Op onze vraag hoe de banken te weten kunnen komen dat hun cliënten tot genoemde groepen met een hoog risico behoren, heeft de minister geantwoord dat er lijsten bestaan van deze groepen mensen. De banken kunnen deze data klaarblijkelijk kopen bij een van de vele handelaren in data die we tegenwoordig aantreffen. Afgezien van het feit dat ik dit helemaal geen geruststellende mededeling vind, betwijfel ik dat zulke lijsten bestaan voor de ouders en kinderen van de betrokken functionarissen. Kan de minister hier misschien ook helderheid over verschaffen?

Als de banken een financiële relatie met een persoon uit de risicogroepen hebben of aangaan, moeten zij een verscherpt cliëntenonderzoek doen. Dat geldt voor het hebben of openen van een betaalrekening, een spaarrekening en een beleggingsrekening, ongeacht welk bedrag hierop is gestort. Gezien de brief die de ASN Bank ter uitvoering van de implementatiewet reeds verstuurde, lijkt dit in de praktijk neer te komen op een onderzoek naar de herkomst van het vermogen van deze cliënten. Daarbij wordt gesteld dat cliënten hun verhaal kunnen onderbouwen met salarisstroken, belastingaangiften en dergelijke. Dus als het kind van een bestuurslid van een politieke partij een betaalrekening opent en daar enkele honderden euro's op stort, wordt dit hele proces op gang gebracht. Vindt de minister dat ook buiten proportie? Waarom wordt er bij het hebben van rekeningen geen financiële grens van €15.000 gesteld, net als bij financiële transacties, voordat er moet worden overgegaan tot een verscherpt cliëntenonderzoek door de bank?

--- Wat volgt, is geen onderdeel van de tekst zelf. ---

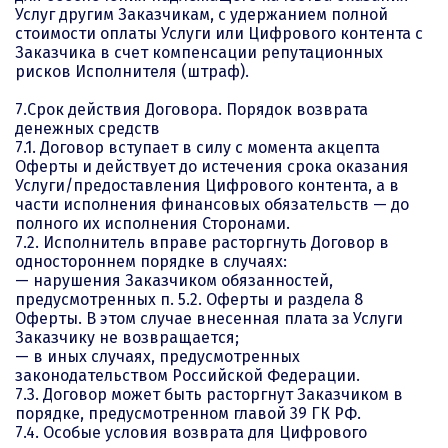
Услуг другим Заказчикам, с удержанием полной
стоимости оплаты Услуги или Цифрового контента с
Заказчика в счет компенсации репутационных
рисков Исполнителя (штраф).
7.Срок действия Договора. Порядок возврата
денежных средств
7.1. Договор вступает в силу с момента акцепта
Оферты и действует до истечения срока оказания
Услуги/предоставления Цифрового контента, а в
части исполнения финансовых обязательств — до
полного их исполнения Сторонами.
7.2. Исполнитель вправе расторгнуть Договор в
одностороннем порядке в случаях:
— нарушения Заказчиком обязанностей,
предусмотренных п. 5.2. Оферты и раздела 8
Оферты. В этом случае внесенная плата за Услуги
Заказчику не возвращается;
— в иных случаях, предусмотренных
законодательством Российской Федерации.
7.3. Договор может быть расторгнут Заказчиком в
порядке, предусмотренном главой 39 ГК РФ.
7.4. Особые условия возврата для Цифрового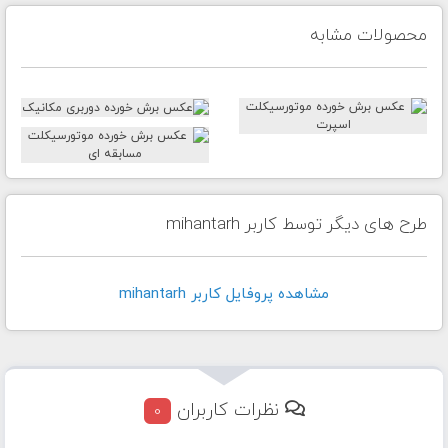
محصولات مشابه
طرح های دیگر توسط کاربر mihantarh
مشاهده پروفايل کاربر mihantarh
نظرات کاربران
0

Voorzitter. Ten slotte nog een vraag over de evaluatie van deze wet. Ik neem aan dat de Europese Commissie deze vierde richtlijn gaat evalueren, net als indertijd de derde richtlijn, en dat de lidstaten, dus ook Nederland, daarvoor gegevens gaan leveren. Ik vraag de minister deze gegevens ook aan onze Kamer te rapporteren. In of buiten dat kader wil mijn fractie graag over enkele jaren horen hoe vaak een cliëntenonderzoek naar een PEP heeft geleid tot het niet aangaan of verbreken van een zakelijke relatie en hoe vaak tot een melding bij een Fiscale inlichtingeneenheid en/of bij het Openbaar Ministerie, en hoe vaak dat heeft geleid tot vervolging en veroordeling van zo'n prominente politieke functionaris of een familielid. Wil de minister toezeggen de Kamer hierover te rapporteren?

Voorzitter, wij zien uit naar de beantwoording van onze vragen door de minister.

De voorzitter:

Dank u wel, meneer Köhler. Ik geef het woord aan mevrouw Prast.